茨薔薇の敷地の三分の一を占めるもので、周囲を取り囲む壁に沿って植えられた木々や花畑が広がっているのだ。
「そこを上手く通り抜けることで、監視カメラを避けつつ、学院校舎へ辿り着く事ができる。渋谷さんはそこで私に協力をして欲しいと言っていました。何をするのか、それは解りませんでしたが―――」
「渋谷香菜はいち早く黒月夜羽の行動を察知していたのよ。科学研究部……そこで資料を漁り、漓江の知識を借りて、事の真相を突き止めようとしていた」
そこで、船橋が口を開く。
彼女はその時に香菜を刺し、その記憶を薬によって奪い取った張本人なのだ。
「そこで、私は灯里ちゃんと遭遇して……止めようとしたけれど、偽装の為に切った手首の傷……血が足りなくなったのか、頭が朦朧としてしまって。

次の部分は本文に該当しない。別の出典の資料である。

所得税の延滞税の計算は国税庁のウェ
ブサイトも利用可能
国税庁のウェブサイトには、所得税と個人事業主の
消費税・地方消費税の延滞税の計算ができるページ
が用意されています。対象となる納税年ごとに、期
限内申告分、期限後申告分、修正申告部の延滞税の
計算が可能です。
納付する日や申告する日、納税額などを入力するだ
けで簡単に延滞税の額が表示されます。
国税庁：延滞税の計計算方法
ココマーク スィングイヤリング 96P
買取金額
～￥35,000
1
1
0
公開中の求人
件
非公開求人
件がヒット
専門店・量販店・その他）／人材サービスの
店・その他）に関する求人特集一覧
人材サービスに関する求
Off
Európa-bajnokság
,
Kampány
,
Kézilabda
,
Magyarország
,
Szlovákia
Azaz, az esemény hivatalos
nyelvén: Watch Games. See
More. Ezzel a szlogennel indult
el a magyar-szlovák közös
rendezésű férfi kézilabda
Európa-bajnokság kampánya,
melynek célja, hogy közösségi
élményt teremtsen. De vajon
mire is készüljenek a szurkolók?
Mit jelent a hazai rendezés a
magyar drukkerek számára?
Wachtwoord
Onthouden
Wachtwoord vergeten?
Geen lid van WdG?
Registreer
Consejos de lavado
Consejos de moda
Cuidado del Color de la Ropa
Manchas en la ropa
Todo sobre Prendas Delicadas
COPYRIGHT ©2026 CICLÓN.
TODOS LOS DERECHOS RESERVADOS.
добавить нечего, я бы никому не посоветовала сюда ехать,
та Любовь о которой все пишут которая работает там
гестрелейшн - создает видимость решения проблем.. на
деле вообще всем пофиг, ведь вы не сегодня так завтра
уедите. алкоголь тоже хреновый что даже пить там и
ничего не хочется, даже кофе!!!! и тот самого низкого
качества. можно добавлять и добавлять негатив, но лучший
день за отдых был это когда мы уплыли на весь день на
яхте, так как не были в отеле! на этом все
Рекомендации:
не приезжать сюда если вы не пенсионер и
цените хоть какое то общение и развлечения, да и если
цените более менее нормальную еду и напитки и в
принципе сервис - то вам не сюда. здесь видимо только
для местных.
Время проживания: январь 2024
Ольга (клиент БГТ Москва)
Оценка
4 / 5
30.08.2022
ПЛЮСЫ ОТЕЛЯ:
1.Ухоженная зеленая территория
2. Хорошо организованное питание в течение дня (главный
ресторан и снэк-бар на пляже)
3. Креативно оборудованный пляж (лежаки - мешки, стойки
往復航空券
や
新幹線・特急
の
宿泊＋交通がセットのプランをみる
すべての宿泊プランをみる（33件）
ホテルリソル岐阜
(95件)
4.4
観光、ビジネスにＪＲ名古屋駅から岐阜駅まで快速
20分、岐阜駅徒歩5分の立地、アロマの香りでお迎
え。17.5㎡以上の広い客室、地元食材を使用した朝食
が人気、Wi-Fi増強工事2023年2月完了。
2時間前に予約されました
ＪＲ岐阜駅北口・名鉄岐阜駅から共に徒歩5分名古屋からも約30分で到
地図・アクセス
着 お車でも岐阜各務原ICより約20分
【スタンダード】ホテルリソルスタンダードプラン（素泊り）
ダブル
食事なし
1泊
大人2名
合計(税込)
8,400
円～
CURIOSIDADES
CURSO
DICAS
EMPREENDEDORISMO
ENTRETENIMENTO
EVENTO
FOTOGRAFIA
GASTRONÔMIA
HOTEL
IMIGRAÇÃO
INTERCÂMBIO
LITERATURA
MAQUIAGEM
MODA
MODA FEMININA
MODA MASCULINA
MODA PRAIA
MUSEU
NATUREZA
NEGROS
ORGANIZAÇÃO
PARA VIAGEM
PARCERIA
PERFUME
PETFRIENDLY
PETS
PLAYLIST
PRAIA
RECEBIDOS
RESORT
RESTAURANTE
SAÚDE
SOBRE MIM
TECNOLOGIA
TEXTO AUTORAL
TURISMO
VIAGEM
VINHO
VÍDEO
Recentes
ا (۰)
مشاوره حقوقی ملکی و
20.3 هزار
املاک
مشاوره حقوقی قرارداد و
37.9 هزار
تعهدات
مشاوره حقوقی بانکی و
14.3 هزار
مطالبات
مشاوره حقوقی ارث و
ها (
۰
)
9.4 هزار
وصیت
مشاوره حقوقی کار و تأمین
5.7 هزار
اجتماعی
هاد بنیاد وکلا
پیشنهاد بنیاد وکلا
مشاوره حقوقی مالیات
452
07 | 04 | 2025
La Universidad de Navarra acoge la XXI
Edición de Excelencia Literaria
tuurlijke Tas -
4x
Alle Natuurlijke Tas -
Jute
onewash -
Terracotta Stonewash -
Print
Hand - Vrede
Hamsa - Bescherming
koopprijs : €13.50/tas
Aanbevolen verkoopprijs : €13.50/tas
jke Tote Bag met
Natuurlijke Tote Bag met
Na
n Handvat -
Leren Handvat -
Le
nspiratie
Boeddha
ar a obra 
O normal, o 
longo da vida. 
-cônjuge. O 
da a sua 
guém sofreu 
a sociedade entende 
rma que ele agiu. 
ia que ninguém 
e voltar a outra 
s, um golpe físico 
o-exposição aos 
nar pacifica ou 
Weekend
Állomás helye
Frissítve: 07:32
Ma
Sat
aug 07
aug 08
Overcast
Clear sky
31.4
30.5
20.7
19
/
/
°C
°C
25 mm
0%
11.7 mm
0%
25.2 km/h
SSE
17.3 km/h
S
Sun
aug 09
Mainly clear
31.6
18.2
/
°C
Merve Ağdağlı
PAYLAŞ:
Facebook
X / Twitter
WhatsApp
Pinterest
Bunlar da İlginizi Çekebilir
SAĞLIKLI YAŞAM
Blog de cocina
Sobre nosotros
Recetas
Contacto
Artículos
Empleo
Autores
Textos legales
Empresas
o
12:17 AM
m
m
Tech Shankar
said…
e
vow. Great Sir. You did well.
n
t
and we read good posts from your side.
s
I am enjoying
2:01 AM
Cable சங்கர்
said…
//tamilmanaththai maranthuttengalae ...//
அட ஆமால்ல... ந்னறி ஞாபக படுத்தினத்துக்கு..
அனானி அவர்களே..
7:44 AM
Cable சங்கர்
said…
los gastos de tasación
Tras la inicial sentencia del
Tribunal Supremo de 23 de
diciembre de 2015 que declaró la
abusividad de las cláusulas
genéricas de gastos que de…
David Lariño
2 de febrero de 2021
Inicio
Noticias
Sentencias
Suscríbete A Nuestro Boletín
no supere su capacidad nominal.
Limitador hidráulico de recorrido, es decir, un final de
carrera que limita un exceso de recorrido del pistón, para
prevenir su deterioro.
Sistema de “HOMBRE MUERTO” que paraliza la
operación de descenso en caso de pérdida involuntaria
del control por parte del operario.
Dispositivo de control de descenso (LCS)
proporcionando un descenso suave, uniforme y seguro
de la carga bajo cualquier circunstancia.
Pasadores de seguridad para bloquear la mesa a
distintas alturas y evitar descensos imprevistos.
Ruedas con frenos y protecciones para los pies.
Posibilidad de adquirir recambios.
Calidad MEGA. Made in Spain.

あとは、紅条さんも知っての通りです」
「なるほど。ありがとう、話してくれて」
一連の話を終えると、船橋は目頭を抑えながら俯いていた。
「……私は、貴女の大切なものを傷付けた。なのに、こうして手を取り合うことになるなんて……そんなこと、本当は……」
確かに僕は彼女のしたことを許したわけではない。そして、それを口にすることもないだろう。
けれど、それでも―――今は。
「船橋さん。君が後悔しているなら、いつか香菜に謝って欲しいと思う。僕が言えるのはそれだけだよ。その為にも、この現状を打破すべきじゃないかな?」
「ええ、解っています。だからこそ貴女達の誘いに応じたのですから」
「灯里ちゃん……」
「―――さて。これで必要な情報は出揃いましたわね。ここから学院へ監視の目を避けながら辿り着く手段は判明しました。問題はその後どうするか、ですわ」
「まずは、えるの救出だね。彼女の身にいつ何が起きるか解らないんだ。こればっかりは危険が伴うし、僕が一人で担当するよ」
「それなら私は学院側の動向を探りつつ皆さんへ定期的に連絡するというのは? スパイ活動、得意ですので」
僕と船橋がそれぞれの意見を口にすると、アリカは思いっきり溜め息を吐き出して、
「……ああ、もう。危険だから駄目だと言っているのに、聞き入れては貰えないようですわね」
「はは、ごめん。でも、僕はやっぱりえるを助けたいんだ」
「危険なんて重々承知ですし、怖くもありません。私は成すべきことを成すだけです」
「一人で抱え込んじゃ駄目ですよ紅条さん、灯里ちゃんも。私にできることがあればなんだってやりますから」
―――四人の視線が重なる。
各々のすべきことは定まった。
後は、ただ実行に移すのみ。
「よし、作戦決行だ―――!」
紅条穂邑、百瀬アリカ、船橋灯里、蜜峰漓江。
それぞれの決意、それぞれの役割を胸に、少女達の戦いが幕を開ける。